Okay, time to look at the windscreen wiper.  Yes, it was there, so was the motor.  What wasn’t was any kind of wire and plug to give it the energy it needed to fulfill it’s obligations.  My mate Chris told me I needed a ‘banana plug’, so another mate, Julian gave me a couple.  Once I fitted the plug and attached the bare wire to the motor, I switched on and it still didn’t work, until that is I persuaded it!  However, once it did work, it was next as useless, so a quick trip to Buckley Bro's in Darwen for a new wiper arm, blade and little adaptor thing so it would fit onto the old motor arms.  Woohoo, another step forward, I was becoming confident!

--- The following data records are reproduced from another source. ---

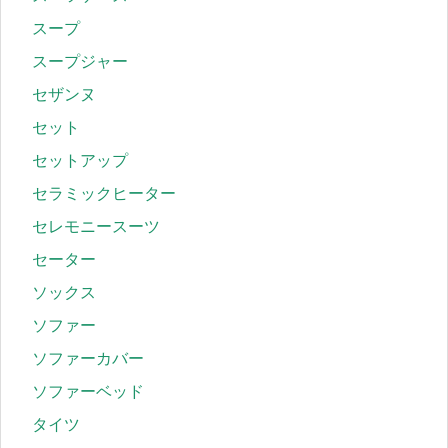
スープ
スープジャー
セザンヌ
セット
セットアップ
セラミックヒーター
セレモニースーツ
セーター
ソックス
ソファー
ソファーカバー
ソファーベッド
タイツ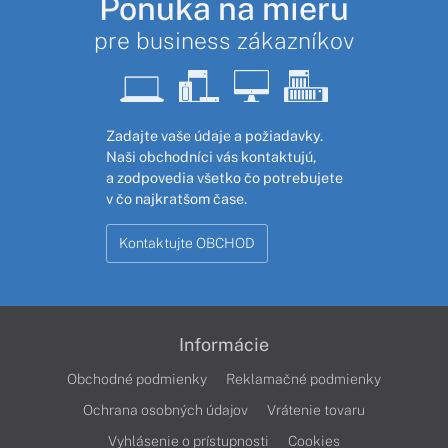
Ponuka na mieru
pre business zákazníkov
Zadajte vaše údaje a požiadavky.
Naši obchodníci vás kontaktujú,
a zodpovedia všetko čo potrebujete
v čo najkratšom čase.
Kontaktujte OBCHOD
Informácie
Obchodné podmienky
Reklamačné podmienky
Ochrana osobných údajov
Vrátenie tovaru
Vyhlásenie o prístupnosti
Cookies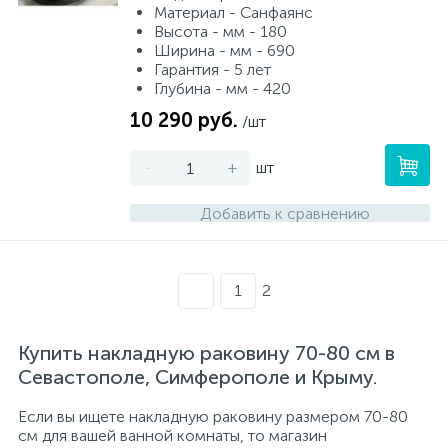
Материал - Санфаянс
Высота - мм - 180
Ширина - мм - 690
Гарантия - 5 лет
Глубина - мм - 420
10 290 руб.
/шт
-
+
шт
Добавить к сравнению
1
2
Купить накладную раковину 70-80 см в
Севастополе, Симферополе и Крыму.
Если вы ищете накладную раковину размером 70-80
см для вашей ванной комнаты, то магазин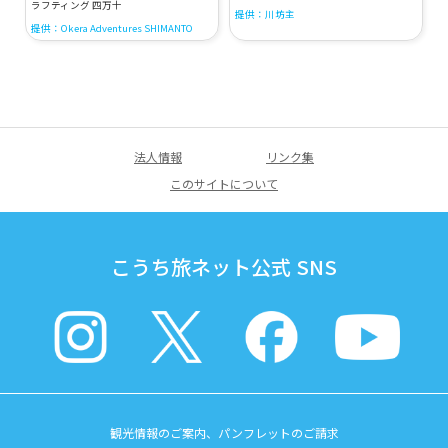
ラフティング 四万十
提供：川坊主
提供：Okera Adventures SHIMANTO
法人情報
リンク集
このサイトについて
こうち旅ネット公式 SNS
観光情報のご案内、パンフレットのご請求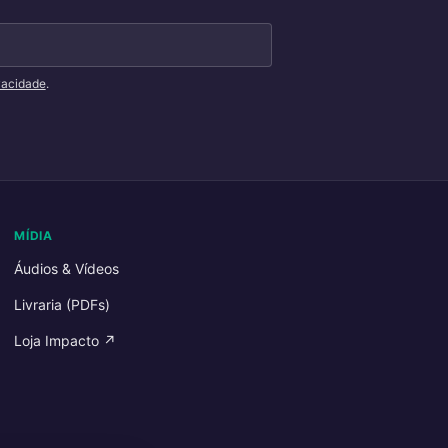
ivacidade
.
MÍDIA
Áudios & Vídeos
Livraria (PDFs)
Loja Impacto ↗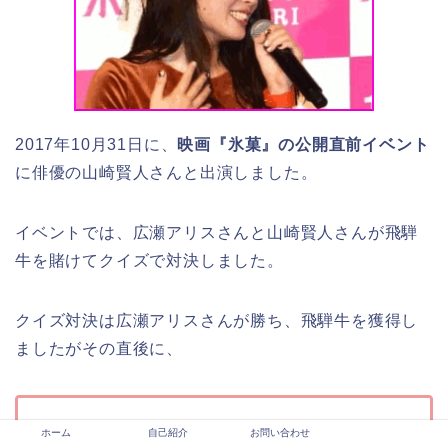
2017年10月31日に、
映画『氷菓』の公開直前イベント
に俳優の山崎賢人さんと出演しました。
イベントでは、広瀬アリスさんと山崎賢人さんが飛騨
牛を賭けてクイズで対決しました。
クイズ対決は広瀬アリスさんが勝ち、飛騨牛を獲得し
ましたがその直後に、
飛騨牛のために本気出したことが急に恥ずかし
ホーム
自己紹介
お問い合わせ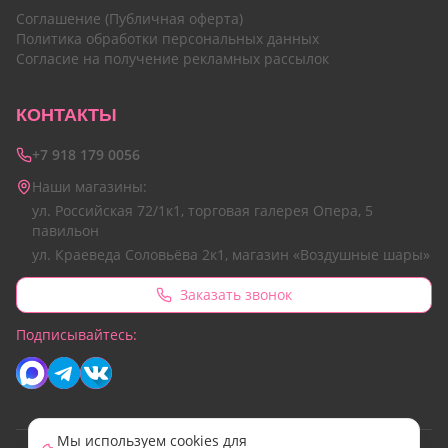
Соглашение (Публичная оферта)
Политика обработки персональных данных
Согласие на получение рекламных рассылок
КОНТАКТЫ
+7 918 179 0056
Наши магазины:
ул. Российская 72/1к1, торговая галерея Опера, 5
павильон
ул. Краеведа Соловьёва 2к1, магазин «Воздушные шары»
Заказать звонок
Подписывайтесь:
Мы используем cookies для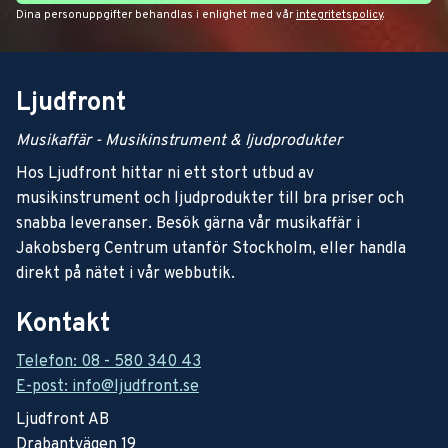
Dina personuppgifter behandlas i enlighet med vår
integritetspolicy
.
Ljudfront
Musikaffär - Musikinstrument & ljudprodukter
Hos Ljudfront hittar ni ett stort utbud av
musikinstrument och ljudprodukter till bra priser och
snabba leveranser. Besök gärna vår musikaffär i
Jakobsberg Centrum utanför Stockholm, eller handla
direkt på nätet i vår webbutik.
Kontakt
Telefon: 08 - 580 340 43
E-post: info@ljudfront.se
Ljudfront AB
Drabantvägen 19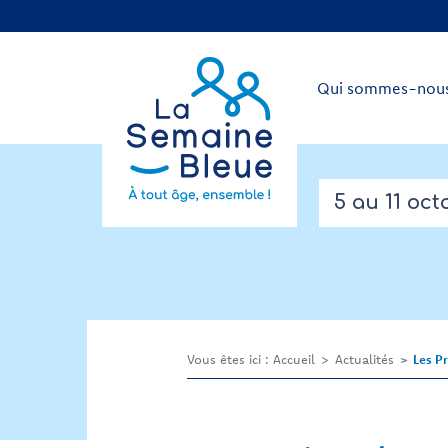
Qui sommes-nous
5 au 11 oct
Vous êtes ici :
Accueil
Actualités
Les P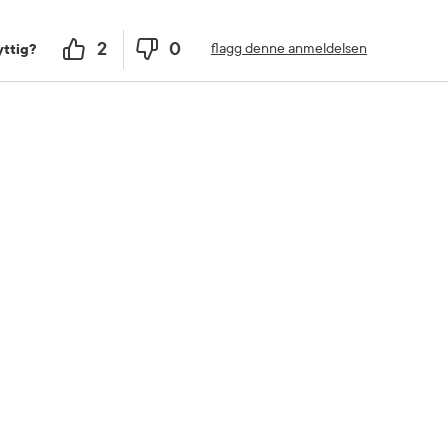
2
0
flagg denne anmeldelsen
ttig?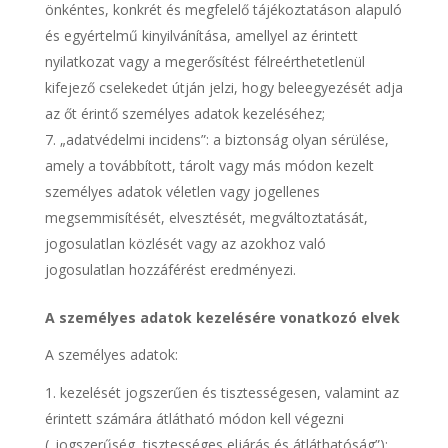
önkéntes, konkrét és megfelelő tájékoztatáson alapuló
és egyértelmű kinyilvánítása, amellyel az érintett
nyilatkozat vagy a megerősítést félreérthetetlenül
kifejező cselekedet útján jelzi, hogy beleegyezését adja
az őt érintő személyes adatok kezeléséhez;
„adatvédelmi incidens”: a biztonság olyan sérülése,
amely a továbbított, tárolt vagy más módon kezelt
személyes adatok véletlen vagy jogellenes
megsemmisítését, elvesztését, megváltoztatását,
jogosulatlan közlését vagy az azokhoz való
jogosulatlan hozzáférést eredményezi.
A személyes adatok kezelésére vonatkozó elvek
A személyes adatok:
kezelését jogszerűen és tisztességesen, valamint az
érintett számára átlátható módon kell végezni
(„jogszerűség, tisztességes eljárás és átláthatóság”);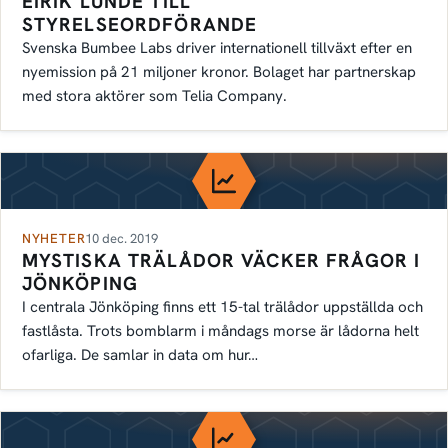
EIRIK LUNDE TILL
STYRELSEORDFÖRANDE
Svenska Bumbee Labs driver internationell tillväxt efter en
nyemission på 21 miljoner kronor. Bolaget har partnerskap
med stora aktörer som Telia Company.
NYHETER
10 dec. 2019
MYSTISKA TRÄLÅDOR VÄCKER FRÅGOR I
JÖNKÖPING
I centrala Jönköping finns ett 15-tal trälådor uppställda och
fastlåsta. Trots bomblarm i måndags morse är lådorna helt
ofarliga. De samlar in data om hur…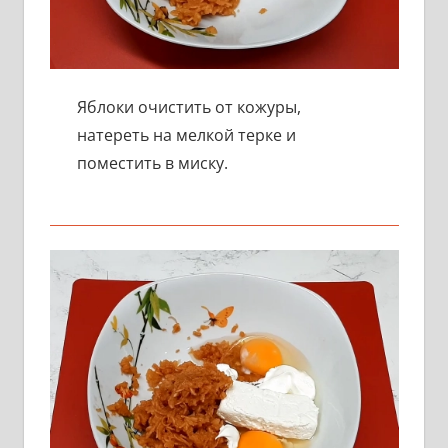
Яблоки очистить от кожуры,
натереть на мелкой терке и
поместить в миску.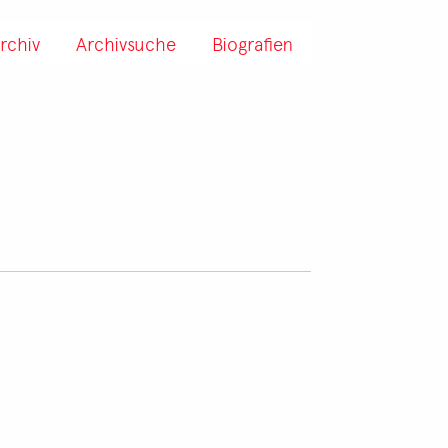
rchiv
Archivsuche
Biografien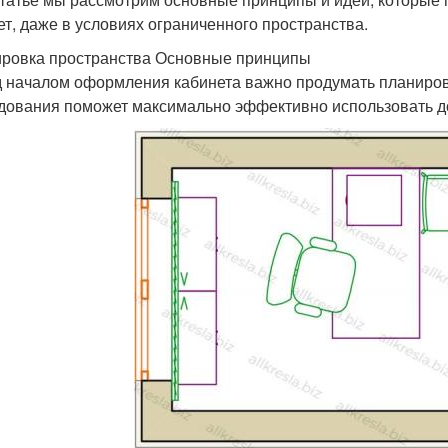
ет, даже в условиях ограниченного пространства.
ровка пространства Основные принципы
 началом оформления кабинета важно продумать планиров
дования поможет максимально эффективно использовать д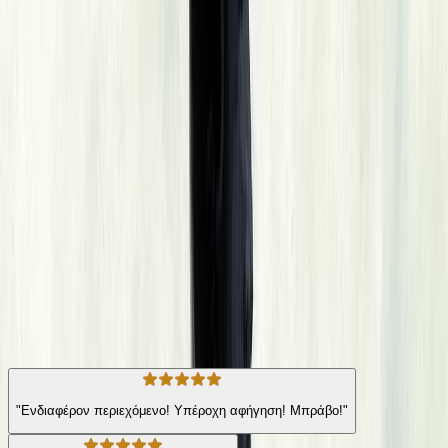
και επτά γενιές με τον αέρα ενός μεγάλου αμερικανικού
μυθιστορήματος. Εκπληκτικό ως προς την απαράμιλλη γλώσσα,
την αμείλικτη θλίψη και την υψηλή του ποίηση, απεικονίζει με
τρόπο μνημειώδη τις ανάλγητες δυνάμεις που διαμορφώνουν
οικογένειες και έθνη. Μια σαγηνευτική πρώτη εμφάνιση που
ανήγγειλε την άφιξη μιας σπουδαίας φωνής στη σύγχρονη
λογοτεχνία. Search Keywords: Old God's Time
Σύγχρονη Λογοτεχνία
Κοινωνικό
Η γνώμη των ακροατών
★ 4.6 /5 Βαθμολογία βιβλίου
155
Αξιολογήσεις
"Ενδιαφέρον περιεχόμενο! Υπέροχη αφήγηση! Μπράβο!"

And then I remembered that the near side axle strap was dangling in two pieces and the bolts holding them secure on the chassis had their heads snapped, great.  As I didn’t have time to start drilling the bolts out, I cut the strap and soaked the bolts on t’other side in penetrating spray before removing them.  If it ain’t there, it can’t be MOT'd!

Last minute checks meant a few things,  the battery needed to be secured, now where did I put that small ratchet strap?  I then noticed that the brake lights didn’t respond to the call of the brake pedal.  The brake light switch is in the most vulnerable of places just forward of the drivers footwell, so I removed it, cleaned out all the muck and goodness knows what else, and refitted it.  I now had two working brake lights.

So, as far as I was concerned, it was MOT time.  Although I was fairly confident of her passing, I had managed to convince myself that she wouldn’t.  The time had come, and so with with only 37,373 miles on the clock, off we trundled.... slowly.  My confidence in her grew with every mile we drove, hoping that her new steering box would last longer for me than her last one did.

And?  Well of course she passed!  I was well chuffed, my Land Rover was now legal to drive for the first time in around six years, and it felt great!  Driving home with no roof and her doortops removed, I couldn’t help grinning like a Cheshire cat as I thought to myself, 'Let the adventures begin!’